**Requirement**. The records that follow must be repeated exactly, line by line.

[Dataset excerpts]
------------

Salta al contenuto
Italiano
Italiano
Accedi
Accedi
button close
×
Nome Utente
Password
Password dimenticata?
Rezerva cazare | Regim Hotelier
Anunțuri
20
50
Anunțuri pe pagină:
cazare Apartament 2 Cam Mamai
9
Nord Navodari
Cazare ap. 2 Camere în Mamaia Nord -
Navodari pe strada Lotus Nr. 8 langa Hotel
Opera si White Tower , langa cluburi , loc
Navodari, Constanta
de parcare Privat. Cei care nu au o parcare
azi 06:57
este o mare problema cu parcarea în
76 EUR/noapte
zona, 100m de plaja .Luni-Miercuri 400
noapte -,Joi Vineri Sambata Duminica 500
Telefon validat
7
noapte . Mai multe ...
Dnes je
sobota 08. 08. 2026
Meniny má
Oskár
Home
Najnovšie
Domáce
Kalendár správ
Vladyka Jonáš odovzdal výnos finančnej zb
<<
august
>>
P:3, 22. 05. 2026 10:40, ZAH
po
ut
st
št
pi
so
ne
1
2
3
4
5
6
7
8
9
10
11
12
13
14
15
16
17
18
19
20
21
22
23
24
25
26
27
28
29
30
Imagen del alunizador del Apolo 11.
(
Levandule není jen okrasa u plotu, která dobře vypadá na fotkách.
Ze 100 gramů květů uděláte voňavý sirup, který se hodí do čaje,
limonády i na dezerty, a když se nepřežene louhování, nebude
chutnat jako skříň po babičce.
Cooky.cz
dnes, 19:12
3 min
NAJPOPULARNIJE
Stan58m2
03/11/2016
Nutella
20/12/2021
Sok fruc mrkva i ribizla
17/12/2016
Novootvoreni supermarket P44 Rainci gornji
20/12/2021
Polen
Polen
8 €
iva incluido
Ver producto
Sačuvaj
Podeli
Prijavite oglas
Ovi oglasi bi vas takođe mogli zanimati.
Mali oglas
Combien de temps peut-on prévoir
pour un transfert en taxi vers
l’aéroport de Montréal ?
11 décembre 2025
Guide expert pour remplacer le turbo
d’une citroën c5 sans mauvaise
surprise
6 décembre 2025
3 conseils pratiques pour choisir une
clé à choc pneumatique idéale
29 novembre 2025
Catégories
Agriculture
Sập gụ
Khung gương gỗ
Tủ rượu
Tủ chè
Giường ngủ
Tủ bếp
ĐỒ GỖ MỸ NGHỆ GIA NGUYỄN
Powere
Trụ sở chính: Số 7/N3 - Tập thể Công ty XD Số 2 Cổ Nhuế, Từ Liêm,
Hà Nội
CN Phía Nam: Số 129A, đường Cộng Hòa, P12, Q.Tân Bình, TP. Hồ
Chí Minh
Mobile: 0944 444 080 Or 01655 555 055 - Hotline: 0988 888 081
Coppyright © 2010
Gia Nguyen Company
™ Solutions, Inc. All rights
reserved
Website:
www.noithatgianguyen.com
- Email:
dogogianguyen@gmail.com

------------

**Result of this task**.
Salta al contenuto
Italiano
Italiano
Accedi
Accedi
button close
×
Nome Utente
Password
Password dimenticata?
Rezerva cazare | Regim Hotelier
Anunțuri
20
50
Anunțuri pe pagină:
cazare Apartament 2 Cam Mamai
9
Nord Navodari
Cazare ap. 2 Camere în Mamaia Nord -
Navodari pe strada Lotus Nr. 8 langa Hotel
Opera si White Tower , langa cluburi , loc
Navodari, Constanta
de parcare Privat. Cei care nu au o parcare
azi 06:57
este o mare problema cu parcarea în
76 EUR/noapte
zona, 100m de plaja .Luni-Miercuri 400
noapte -,Joi Vineri Sambata Duminica 500
Telefon validat
7
noapte . Mai multe ...
Dnes je
sobota 08. 08. 2026
Meniny má
Oskár
Home
Najnovšie
Domáce
Kalendár správ
Vladyka Jonáš odovzdal výnos finančnej zb
<<
august
>>
P:3, 22. 05. 2026 10:40, ZAH
po
ut
st
št
pi
so
ne
1
2
3
4
5
6
7
8
9
10
11
12
13
14
15
16
17
18
19
20
21
22
23
24
25
26
27
28
29
30
Imagen del alunizador del Apolo 11.
(
Levandule není jen okrasa u plotu, která dobře vypadá na fotkách.
Ze 100 gramů květů uděláte voňavý sirup, který se hodí do čaje,
limonády i na dezerty, a když se nepřežene louhování, nebude
chutnat jako skříň po babičce.
Cooky.cz
dnes, 19:12
3 min
NAJPOPULARNIJE
Stan58m2
03/11/2016
Nutella
20/12/2021
Sok fruc mrkva i ribizla
17/12/2016
Novootvoreni supermarket P44 Rainci gornji
20/12/2021
Polen
Polen
8 €
iva incluido
Ver producto
Sačuvaj
Podeli
Prijavite oglas
Ovi oglasi bi vas takođe mogli zanimati.
Mali oglas
Combien de temps peut-on prévoir
pour un transfert en taxi vers
l’aéroport de Montréal ?
11 décembre 2025
Guide expert pour remplacer le turbo
d’une citroën c5 sans mauvaise
surprise
6 décembre 2025
3 conseils pratiques pour choisir une
clé à choc pneumatique idéale
29 novembre 2025
Catégories
Agriculture
Sập gụ
Khung gương gỗ
Tủ rượu
Tủ chè
Giường ngủ
Tủ bếp
ĐỒ GỖ MỸ NGHỆ GIA NGUYỄN
Powere
Trụ sở chính: Số 7/N3 - Tập thể Công ty XD Số 2 Cổ Nhuế, Từ Liêm,
Hà Nội
CN Phía Nam: Số 129A, đường Cộng Hòa, P12, Q.Tân Bình, TP. Hồ
Chí Minh
Mobile: 0944 444 080 Or 01655 555 055 - Hotline: 0988 888 081
Coppyright © 2010
Gia Nguyen Company
™ Solutions, Inc. All rights
reserved
Website:
www.noithatgianguyen.com
- Email:
dogogianguyen@gmail.com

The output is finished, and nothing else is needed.